[[ Records open ]]
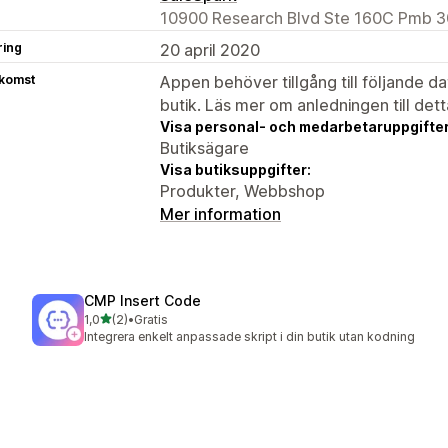
10900 Research Blvd Ste 160C Pmb 30
ring
20 april 2020
tkomst
Appen behöver tillgång till följande d
butik. Läs mer om anledningen till det
Visa personal- och medarbetaruppgifter
Butiksägare
Visa butiksuppgifter:
Produkter, Webbshop
Mer information
CMP Insert Code
av 5 stjärnor
1,0
(2)
•
Gratis
2 recensioner totalt
Integrera enkelt anpassade skript i din butik utan kodning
[[ Records closed ]]
**Required action:** The task here is to output the line with "av 5 stjärnor" and all lines after it to the end of the records above, exactly and only those.

**Exercise solution:**
av 5 stjärnor
1,0
(2)
•
Gratis
2 recensioner totalt
Integrera enkelt anpassade skript i din butik utan kodning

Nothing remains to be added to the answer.